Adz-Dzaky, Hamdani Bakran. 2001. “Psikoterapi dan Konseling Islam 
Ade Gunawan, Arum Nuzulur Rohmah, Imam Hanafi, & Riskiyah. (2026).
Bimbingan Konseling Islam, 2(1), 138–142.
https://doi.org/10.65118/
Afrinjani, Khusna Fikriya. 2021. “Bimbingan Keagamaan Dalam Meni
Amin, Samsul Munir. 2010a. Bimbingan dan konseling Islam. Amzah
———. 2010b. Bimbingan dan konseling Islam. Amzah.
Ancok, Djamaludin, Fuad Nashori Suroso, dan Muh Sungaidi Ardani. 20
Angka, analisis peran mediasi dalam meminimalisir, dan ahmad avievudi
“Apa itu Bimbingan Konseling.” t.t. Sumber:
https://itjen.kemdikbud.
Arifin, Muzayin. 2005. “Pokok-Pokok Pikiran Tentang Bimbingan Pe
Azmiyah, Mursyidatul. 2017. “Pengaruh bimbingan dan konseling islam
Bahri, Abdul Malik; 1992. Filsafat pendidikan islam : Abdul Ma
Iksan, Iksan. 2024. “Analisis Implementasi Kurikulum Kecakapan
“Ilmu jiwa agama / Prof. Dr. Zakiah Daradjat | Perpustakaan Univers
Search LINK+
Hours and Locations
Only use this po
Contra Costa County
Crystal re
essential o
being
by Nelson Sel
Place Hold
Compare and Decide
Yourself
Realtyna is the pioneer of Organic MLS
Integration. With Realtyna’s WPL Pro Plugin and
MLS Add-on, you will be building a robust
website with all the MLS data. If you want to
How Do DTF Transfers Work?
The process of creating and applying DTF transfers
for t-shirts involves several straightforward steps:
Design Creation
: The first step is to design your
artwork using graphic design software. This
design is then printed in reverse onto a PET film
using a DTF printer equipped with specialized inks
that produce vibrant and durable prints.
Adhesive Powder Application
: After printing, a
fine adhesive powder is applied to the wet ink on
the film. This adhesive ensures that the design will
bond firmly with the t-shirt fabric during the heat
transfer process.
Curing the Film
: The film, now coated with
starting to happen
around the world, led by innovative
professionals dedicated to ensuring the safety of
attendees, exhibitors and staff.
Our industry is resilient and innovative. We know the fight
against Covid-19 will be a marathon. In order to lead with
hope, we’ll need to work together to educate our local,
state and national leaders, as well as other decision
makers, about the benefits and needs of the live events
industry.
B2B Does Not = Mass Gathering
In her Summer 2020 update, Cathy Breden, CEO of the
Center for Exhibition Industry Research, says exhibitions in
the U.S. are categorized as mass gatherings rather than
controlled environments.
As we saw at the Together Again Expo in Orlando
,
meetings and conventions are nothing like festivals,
★ ★ ★ ★ ★ ★ ★
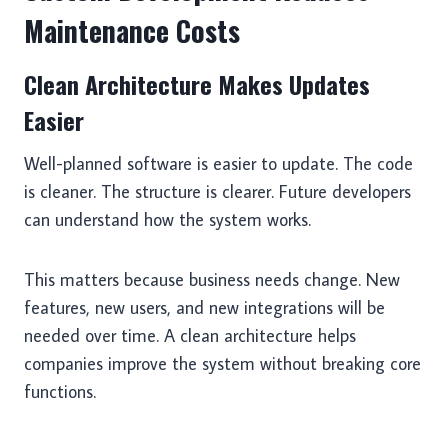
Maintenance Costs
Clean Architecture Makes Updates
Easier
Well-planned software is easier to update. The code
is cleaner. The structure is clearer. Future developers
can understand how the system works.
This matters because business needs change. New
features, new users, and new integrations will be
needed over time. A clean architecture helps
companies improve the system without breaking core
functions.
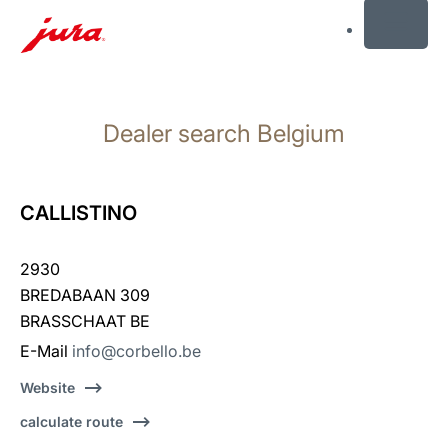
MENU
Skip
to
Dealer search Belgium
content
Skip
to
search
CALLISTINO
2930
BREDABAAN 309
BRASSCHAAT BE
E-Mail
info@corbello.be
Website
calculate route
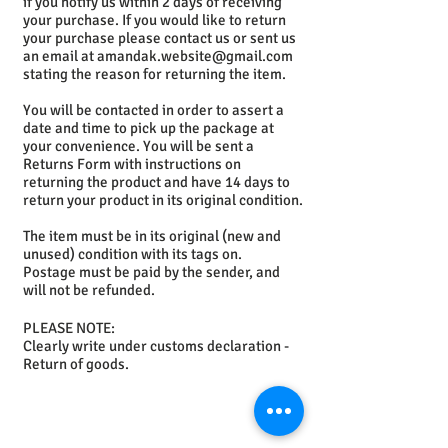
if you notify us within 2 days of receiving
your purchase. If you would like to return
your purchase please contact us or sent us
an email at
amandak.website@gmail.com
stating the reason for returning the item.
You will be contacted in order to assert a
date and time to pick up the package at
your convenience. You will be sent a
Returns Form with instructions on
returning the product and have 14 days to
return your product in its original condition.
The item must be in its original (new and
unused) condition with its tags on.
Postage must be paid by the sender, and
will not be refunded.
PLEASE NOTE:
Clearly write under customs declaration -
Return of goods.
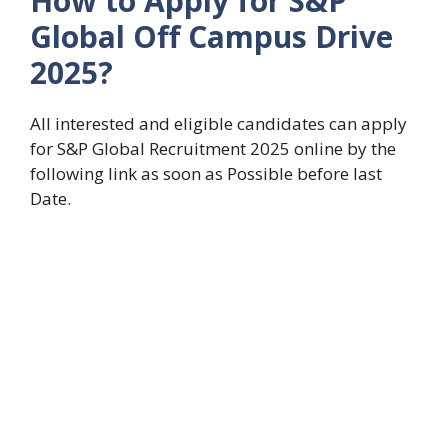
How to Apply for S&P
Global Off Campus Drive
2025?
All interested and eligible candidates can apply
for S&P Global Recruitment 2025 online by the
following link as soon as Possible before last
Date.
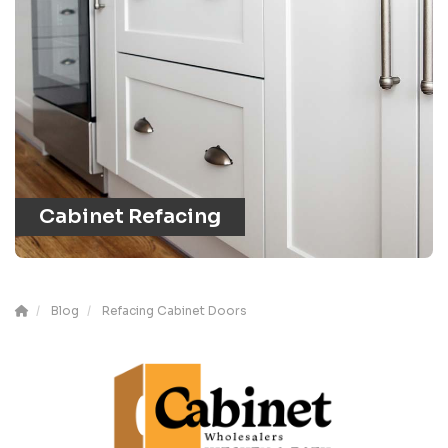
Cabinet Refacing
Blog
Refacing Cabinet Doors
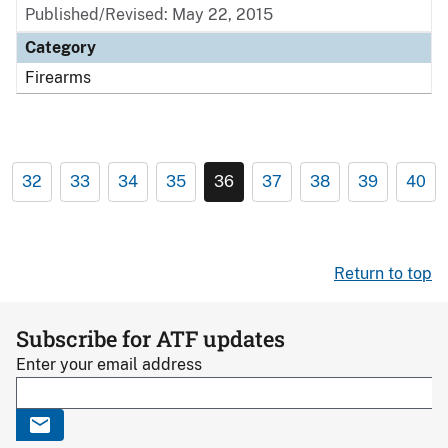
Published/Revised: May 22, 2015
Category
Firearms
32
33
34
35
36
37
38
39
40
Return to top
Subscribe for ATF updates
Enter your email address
★ ★ ★ ★ ★ ★ ★
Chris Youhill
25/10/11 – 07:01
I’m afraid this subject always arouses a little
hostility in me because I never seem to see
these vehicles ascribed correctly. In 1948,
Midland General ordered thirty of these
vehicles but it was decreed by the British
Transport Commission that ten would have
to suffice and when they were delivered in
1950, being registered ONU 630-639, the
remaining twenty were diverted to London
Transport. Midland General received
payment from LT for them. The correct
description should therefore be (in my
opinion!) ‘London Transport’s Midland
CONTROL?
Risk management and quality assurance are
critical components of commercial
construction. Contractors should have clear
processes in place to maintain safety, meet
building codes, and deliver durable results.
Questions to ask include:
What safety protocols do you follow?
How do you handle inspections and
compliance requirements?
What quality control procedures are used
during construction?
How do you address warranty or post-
★ ★ ★ ★ ★ ★ ★
Out of the data above, give again only the lines starting at the one holding "by Nelson Sel" and ending at the one holding "design is then", unchanged.

by Nelson Sel
Place Hold
Compare and Decide
Yourself
Realtyna is the pioneer of Organic MLS
Integration. With Realtyna’s WPL Pro Plugin and
MLS Add-on, you will be building a robust
website with all the MLS data. If you want to
How Do DTF Transfers Work?
The process of creating and applying DTF transfers
for t-shirts involves several straightforward steps:
Design Creation
: The first step is to design your
artwork using graphic design software. This
design is then printed in reverse onto a PET film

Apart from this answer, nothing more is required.